$A$ bucket filled with water is revolved in a vertical circle of radius $4 \ m$ and the water just does not fall down. The time period of revolution will be ........ $s$.

$A$ simple pendulum consisting of a light inextensible string of length $\ell$ attached to a heavy small bob of mass $m$ is at rest. The bob is imparted a horizontal impulsive force which gives it a speed of $u = \sqrt{4 g \ell}$. The speed of the bob at its highest point is ($g$ is the acceleration due to gravity).

In the given figure,for an initial velocity $u = u_0/3$,find the height from the ground at which the block leaves the hemisphere,where $u_0 = \sqrt{gr}$.

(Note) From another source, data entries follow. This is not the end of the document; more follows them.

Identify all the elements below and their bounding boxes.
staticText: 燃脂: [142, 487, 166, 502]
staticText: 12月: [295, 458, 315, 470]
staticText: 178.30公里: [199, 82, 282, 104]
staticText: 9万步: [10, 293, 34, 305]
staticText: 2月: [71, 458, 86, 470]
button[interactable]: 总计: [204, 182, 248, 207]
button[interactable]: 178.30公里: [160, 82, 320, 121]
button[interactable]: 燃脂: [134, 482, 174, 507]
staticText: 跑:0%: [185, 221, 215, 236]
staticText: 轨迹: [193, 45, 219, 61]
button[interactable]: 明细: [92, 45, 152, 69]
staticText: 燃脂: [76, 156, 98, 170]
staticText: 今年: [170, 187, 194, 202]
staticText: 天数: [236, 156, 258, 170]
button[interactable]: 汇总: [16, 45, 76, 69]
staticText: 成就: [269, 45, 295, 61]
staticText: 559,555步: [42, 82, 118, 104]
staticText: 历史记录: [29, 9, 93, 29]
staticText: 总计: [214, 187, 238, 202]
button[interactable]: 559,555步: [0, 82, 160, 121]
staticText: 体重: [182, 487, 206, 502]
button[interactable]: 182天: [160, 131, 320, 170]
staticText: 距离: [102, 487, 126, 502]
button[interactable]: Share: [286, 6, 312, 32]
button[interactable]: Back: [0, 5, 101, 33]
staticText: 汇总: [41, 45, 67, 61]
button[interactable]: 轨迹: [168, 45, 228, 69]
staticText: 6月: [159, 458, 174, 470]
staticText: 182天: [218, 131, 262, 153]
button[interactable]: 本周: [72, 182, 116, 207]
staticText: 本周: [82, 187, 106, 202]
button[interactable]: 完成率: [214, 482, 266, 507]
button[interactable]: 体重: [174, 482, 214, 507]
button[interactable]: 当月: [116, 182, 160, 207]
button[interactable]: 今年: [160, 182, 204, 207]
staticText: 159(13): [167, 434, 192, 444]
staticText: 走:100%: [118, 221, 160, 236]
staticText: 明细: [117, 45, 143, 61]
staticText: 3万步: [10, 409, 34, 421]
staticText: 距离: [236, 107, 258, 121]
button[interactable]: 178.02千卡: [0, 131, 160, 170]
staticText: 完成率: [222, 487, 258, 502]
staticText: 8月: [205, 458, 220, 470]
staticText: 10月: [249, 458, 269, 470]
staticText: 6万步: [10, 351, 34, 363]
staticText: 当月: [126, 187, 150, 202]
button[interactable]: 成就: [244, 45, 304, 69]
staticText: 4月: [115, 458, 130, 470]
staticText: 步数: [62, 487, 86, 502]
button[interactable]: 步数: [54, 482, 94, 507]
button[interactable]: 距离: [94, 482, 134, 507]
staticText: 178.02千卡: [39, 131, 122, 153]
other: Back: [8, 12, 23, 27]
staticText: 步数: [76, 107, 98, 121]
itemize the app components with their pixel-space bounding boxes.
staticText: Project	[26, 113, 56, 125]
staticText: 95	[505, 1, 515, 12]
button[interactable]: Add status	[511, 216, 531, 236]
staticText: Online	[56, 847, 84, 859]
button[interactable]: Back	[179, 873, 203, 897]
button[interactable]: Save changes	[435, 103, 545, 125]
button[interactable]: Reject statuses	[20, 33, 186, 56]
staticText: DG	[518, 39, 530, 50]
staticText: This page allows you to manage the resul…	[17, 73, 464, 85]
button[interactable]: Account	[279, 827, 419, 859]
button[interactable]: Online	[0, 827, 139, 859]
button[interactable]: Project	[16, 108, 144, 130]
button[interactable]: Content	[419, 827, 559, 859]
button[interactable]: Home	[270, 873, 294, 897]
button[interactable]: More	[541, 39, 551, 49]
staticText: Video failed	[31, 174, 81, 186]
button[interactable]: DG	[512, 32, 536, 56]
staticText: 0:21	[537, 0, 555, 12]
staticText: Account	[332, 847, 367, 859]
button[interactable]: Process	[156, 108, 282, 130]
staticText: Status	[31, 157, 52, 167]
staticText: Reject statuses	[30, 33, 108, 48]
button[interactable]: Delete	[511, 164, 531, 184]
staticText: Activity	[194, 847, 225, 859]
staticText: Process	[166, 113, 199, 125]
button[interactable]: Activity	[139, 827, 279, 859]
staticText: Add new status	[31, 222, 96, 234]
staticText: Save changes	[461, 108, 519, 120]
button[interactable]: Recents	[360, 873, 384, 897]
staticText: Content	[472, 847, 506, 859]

$A$ body of mass $m$ hangs at one end of a string of length $l$,the other end of which is fixed. It is given a horizontal velocity such that the string just reaches a position where it makes an angle of $60^{\circ}$ with the vertical. The tension in the string at the mean position is:

$A$ rod of length $L$ is hung from one of its ends,and a mass $m$ is attached to its free end. What tangential velocity must be imparted to $m$ so that it reaches the top of the vertical circle? ($g$ = acceleration due to gravity)

The bob of a simple pendulum is of mass $10 \, g$. It is suspended with a thread of $1 \, m$. If we hold the bob so as to stretch the string horizontally and release it,what will be the tension at the lowest position? (Take $g = 10 \, m/s^2$)